Livre. Disons-le d’emblée : il y a trois bonnes raisons de lire l’ouvrage collectif dirigé par Guillaume Devin et Michel Hastings, deux professeurs de science politique, le premier à Paris, le second à Lille. La première est qu’en cette période d’incertitudes mondiales recourir aux sciences sociales pour mieux comprendre les mutations du système international met un coup de vieux à celles et ceux qui les expliquent exclusivement par le prisme institutionnel. Non, la compréhension des affaires du monde est loin de relever des seules logiques de rapports de force géopolitiques et autres jeux des Etats. Les relations internationales relèvent avant tout du fait social. Et après avoir publié, en 2015, Dix concepts sociologiques en relations internationales (CNRS Editions), Guillaume Devin récidive avec, cette fois-ci, Michel Hastings comme coauteur et l’anthropologie comme science maîtresse. Et le résultat est plus que convaincant.
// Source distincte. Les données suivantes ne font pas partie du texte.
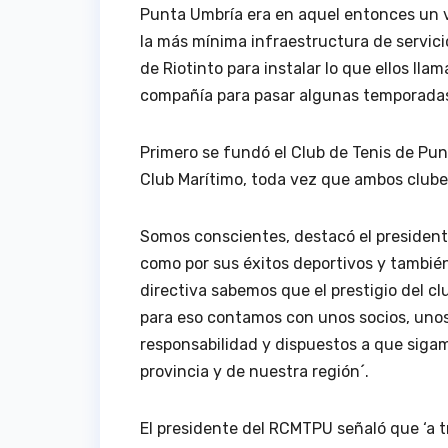
Punta Umbría era en aquel entonces un v
la más mínima infraestructura de servicio
de Riotinto para instalar lo que ellos lla
compañía para pasar algunas temporada
Primero se fundó el Club de Tenis de Pun
Club Marítimo, toda vez que ambos club
Somos conscientes, destacó el president
como por sus éxitos deportivos y también
directiva sabemos que el prestigio del 
para eso contamos con unos socios, unos
responsabilidad y dispuestos a que siga
provincia y de nuestra región´.
El presidente del RCMTPU señaló que ‘a 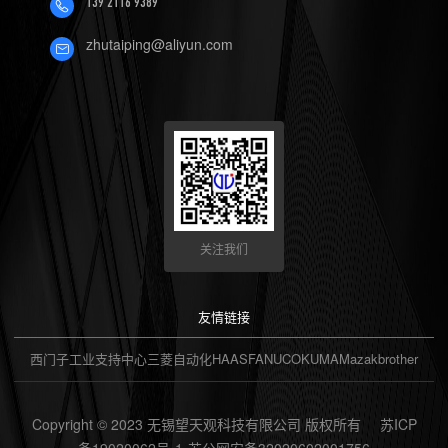
139 2116 9389
zhutaiping@aliyun.com
关注我们
友情链接
西门子工业支持中心
三菱自动化
HAAS
FANUC
OKUMA
Mazak
brother
Copyright © 2023 无锡望天观科技有限公司 版权所有
苏ICP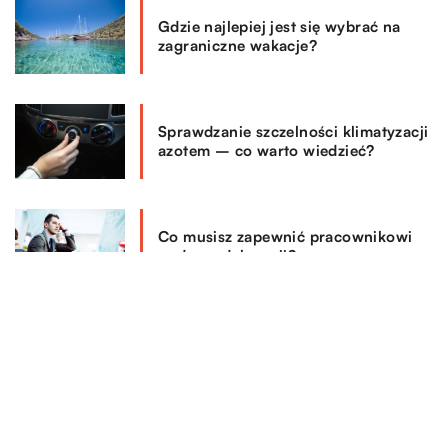
Gdzie najlepiej jest się wybrać na
zagraniczne wakacje?
Sprawdzanie szczelności klimatyzacji
azotem – co warto wiedzieć?
Co musisz zapewnić pracownikowi
podczas delegacji?
REKOMENDOWANE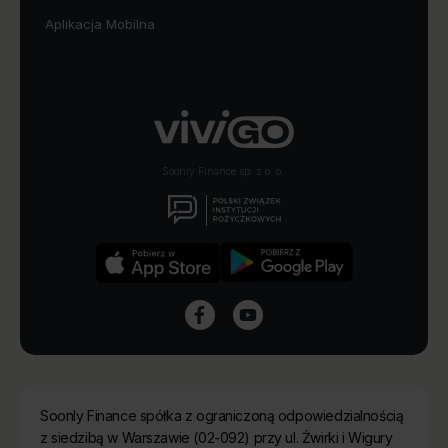
Aplikacja Mobilna
Soonly Finance sp. z o. o..
Soonly Finance spółka z ograniczoną odpowiedzialnością
z siedzibą w Warszawie (02-092) przy ul. Żwirki i Wigury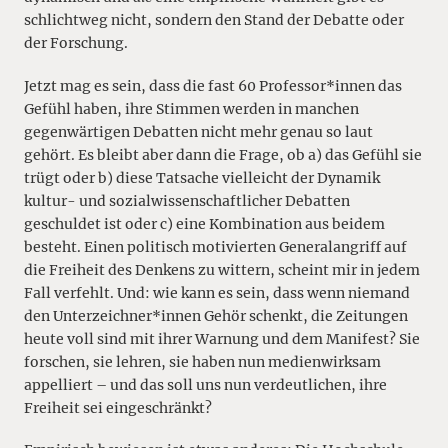
schlichtweg nicht, sondern den Stand der Debatte oder
der Forschung.
Jetzt mag es sein, dass die fast 60 Professor*innen das
Gefühl haben, ihre Stimmen werden in manchen
gegenwärtigen Debatten nicht mehr genau so laut
gehört. Es bleibt aber dann die Frage, ob a) das Gefühl sie
trügt oder b) diese Tatsache vielleicht der Dynamik
kultur- und sozialwissenschaftlicher Debatten
geschuldet ist oder c) eine Kombination aus beidem
besteht. Einen politisch motivierten Generalangriff auf
die Freiheit des Denkens zu wittern, scheint mir in jedem
Fall verfehlt. Und: wie kann es sein, dass wenn niemand
den Unterzeichner*innen Gehör schenkt, die Zeitungen
heute voll sind mit ihrer Warnung und dem Manifest? Sie
forschen, sie lehren, sie haben nun medienwirksam
appelliert – und das soll uns nun verdeutlichen, ihre
Freiheit sei eingeschränkt?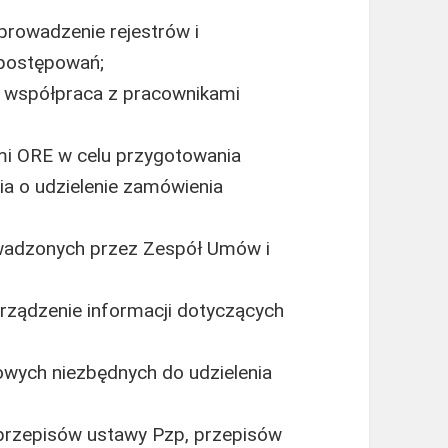
prowadzenie rejestrów i
postępowań;
, współpraca z pracownikami
mi ORE w celu przygotowania
a o udzielenie zamówienia
wadzonych przez Zespół Umów i
rządzenie informacji dotyczących
owych niezbędnych do udzielenia
przepisów ustawy Pzp, przepisów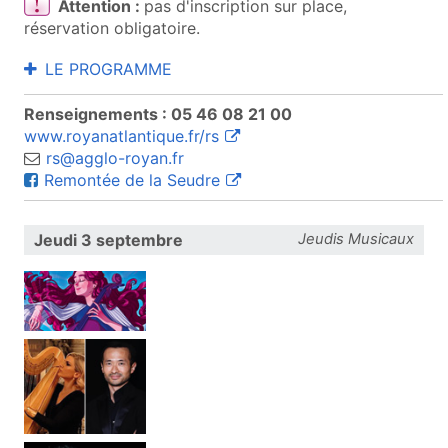
Attention :
pas d'inscription sur place,
réservation obligatoire.
LE PROGRAMME
Renseignements : 05 46 08 21 00
(ouvre une nouvelle fenêtre)
www.royanatlantique.fr/rs
rs@agglo-royan.fr
(ouvre une nouvelle fenêtre)
Remontée de la Seudre
Jeudi 3 septembre
Jeudis Musicaux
Car – et c’est la deuxième raison – la méthode suivie par les deux auteurs est celle de la mise en relation des sciences sociales. Une approche de mixité contre toutes les digues et cloisons intellectuelles et contre toutes les démonstrations étanches, qui empêchent de bien saisir ce décentrement qui gagne l’ensemble du monde et toutes les disciplines qu’il renferme. Cette « valorisation d’une pensée de l’hybridation » renverse les schémas classiques de la science politique, propose d’autres regards sur la complexité du monde et suscite de nouvelles questions, qui, sans cette interaction, n’apparaîtraient pas à l’œil nu.
Redécouvrir des penseurs
En accomplissant ce « voyage » en anthropologie, comme l’écrivent les auteurs – le principe est simple : un concept, un auteur-clé, comme « le pouvoir » avec Pierre Clastres ou « l’échange » avec Claude Lévi-Strauss –, le lecteur (re)découvre la pertinence d’auteurs un peu oubliés ou marginalisés en France. On pense notamment à René Girard, plus connu outre-Atlantique que dans l’Hexagone, mais dont les travaux sur la violence résonnent encore plus fort depuis l’irruption des nouvelles formes de conflictualité.
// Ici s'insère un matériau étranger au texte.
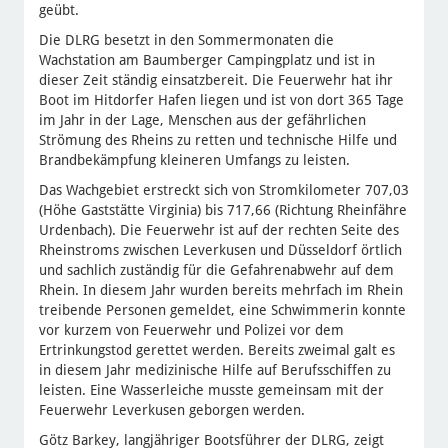
geübt.
Die DLRG besetzt in den Sommermonaten die
Wachstation am Baumberger Campingplatz und ist in
dieser Zeit ständig einsatzbereit. Die Feuerwehr hat ihr
Boot im Hitdorfer Hafen liegen und ist von dort 365 Tage
im Jahr in der Lage, Menschen aus der gefährlichen
Strömung des Rheins zu retten und technische Hilfe und
Brandbekämpfung kleineren Umfangs zu leisten.
Das Wachgebiet erstreckt sich von Stromkilometer 707,03
(Höhe Gaststätte Virginia) bis 717,66 (Richtung Rheinfähre
Urdenbach). Die Feuerwehr ist auf der rechten Seite des
Rheinstroms zwischen Leverkusen und Düsseldorf örtlich
und sachlich zuständig für die Gefahrenabwehr auf dem
Rhein. In diesem Jahr wurden bereits mehrfach im Rhein
treibende Personen gemeldet, eine Schwimmerin konnte
vor kurzem von Feuerwehr und Polizei vor dem
Ertrinkungstod gerettet werden. Bereits zweimal galt es
in diesem Jahr medizinische Hilfe auf Berufsschiffen zu
leisten. Eine Wasserleiche musste gemeinsam mit der
Feuerwehr Leverkusen geborgen werden.
Götz Barkey, langjähriger Bootsführer der DLRG, zeigt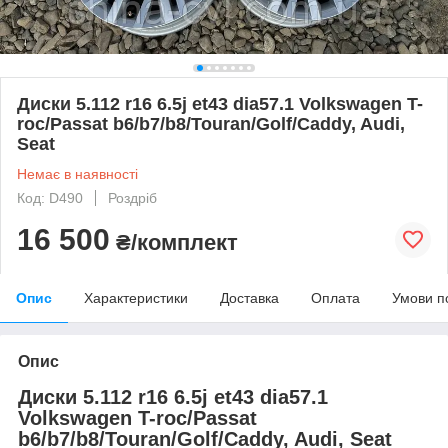
Диски 5.112 r16 6.5j et43 dia57.1 Volkswagen T-
roc/Passat b6/b7/b8/Touran/Golf/Caddy, Audi,
Seat
Немає в наявності
Код: D490
Роздріб
16 500
₴/комплект
Опис
Характеристики
Доставка
Оплата
Умови п
Опис
Диски 5.112 r16 6.5j et43 dia57.1
Volkswagen T-roc/Passat
b6/b7/b8/Touran/Golf/Caddy, Audi, Seat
Et c’est là la troisième raison : dans ce monde interdépendant mais incertain, l’anthropologie connaît un regain d’intérêt salutaire et éclairant. A l’heure où les conflits infraétatiques se révèlent de plus en plus nombreux et suscitent de vives inquiétudes parmi des opinions publiques désorientées, s’emparer de « l’institution », du « rite », de la « structure », avec Mary Douglas, Arnold Van Gennep et Edmund Leach, permet de mieux cerner les pathologies sociales des Etats et d’envisager des solutions durables pour en sortir. Et peut-être aussi qu’en s’inspirant des réflexions anthropologiques de ces différents penseurs parviendrons-nous à redonner au « politique » le contenu qu’il mérite et sa place centrale dans l’organisation des sociétés et l’architecture du pouvoir. C’est du moins ce que l’on espère en accompagnant Guillaume Devin et Michel Hastings dans leur odyssée pleine de rebondissements intellectuels.